Chapter Text
Reality and illusion, cybernetic and virtual. Many have heard such a hypothesis: that a person could inject their own consciousness into the cybernetic network, and live forever in a fabricated world. But does a person truly have “consciousness”? Or rather, is there such a thing that can be quantified, cut apart, and still be called “consciousness”?
Many spiritual practitioners and lovers of mysticism believe in the hypothesis of the soul, in the story of reincarnation after death. And many who call themselves believers in science consider all of this to be nothing more than the product of cells and neural activity. Yet no matter how one puts it, “consciousness” exists, and it has become us.

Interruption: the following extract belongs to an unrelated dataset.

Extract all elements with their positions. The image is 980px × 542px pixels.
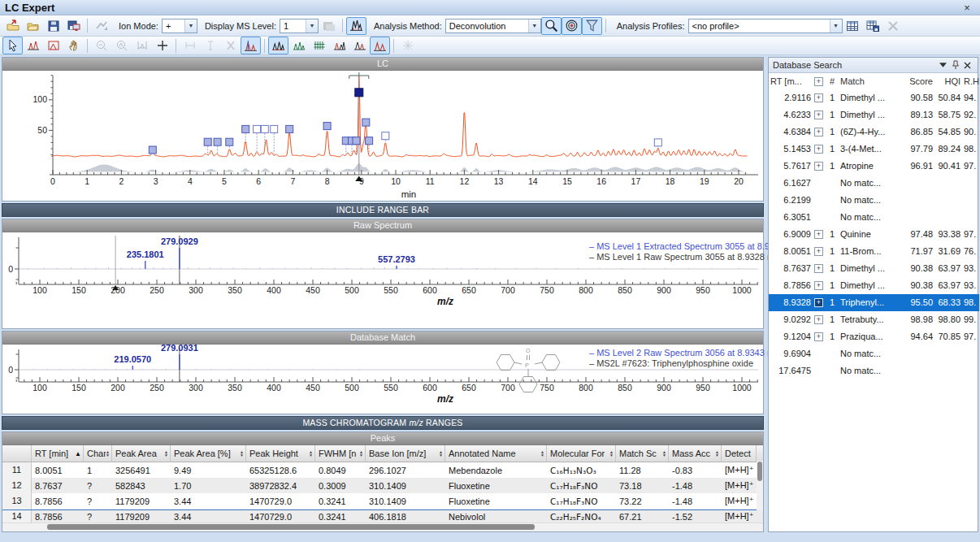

[Zone A], countless people, countless sexes. In dim videos, people have sex—masked, thrusting, ejaculating, then moaning and gasping. Among them is such a man, one of the millions like him. He is probably a university student, or perhaps a young adult newly stepping into the world of work. He noticed a girl in the forum, one who looked easy to deceive, so he added her contact, asked her age, and urged her to send him nude photos. After much silence, she told him she was ten. Yet he did not care, instead pressing her even more insistently. After many failed attempts, he calmly began to tell her the story of him and his former girlfriend—or more precisely, his casual sex partner.
She paid him little attention. Perhaps he too felt bored, and withdrew. Later, she would take many, many men to be him, but that is another story.
Afterwards she came to another place, a forbidden zone called [——]. There was a man A, a girl, and a half-dead man B.
A was about twenty-one, an ordinary man with, at most, a faint sense of morality. The girl was sixteen, a dark and dangerous figure. She already had a real boyfriend, but sometimes she would meet other men outside school, sleep with them. Once she quarreled with A; the cause was her wish to get a nipple piercing, and his scolding her for lacking self-respect, mocking her ignorance. She felt furious, and naked, knife-like humiliation.
“I’ve already read Lacan, Jung, Schopenhauer—” she retorted.
A said nothing, sinking into silence. She thought: she had long regarded him as a brother, as her second hidden lover, but perhaps this could not be continued.
A and B were close, but B would never be with A, nor allow anything resembling intimacy. He had a virtuous wife, a real family. Yet just as the girl treated A as both brother and secret lover, so too did B and A exist in that same hidden relation. After long labor, B would speak to A of his years in the army, of his experiences, and then vanish again for half a year, or a full year. Sometimes A thought this bond might end before long, yet still he wished for their fragile household of three to go on.
In the meantime there was also a passerby, D. He was a man, one who longed for so-called true love, yet was disillusioned with real women. He met a woman who thought marriage was only a transaction—that it would be better to find a suitable partner, man or woman, without love, marry, and then preserve each other’s interests while living separately. He only laughed at her naïveté.
Many years later, she desperately wanted to marry another woman. As for him, his story could no longer be known.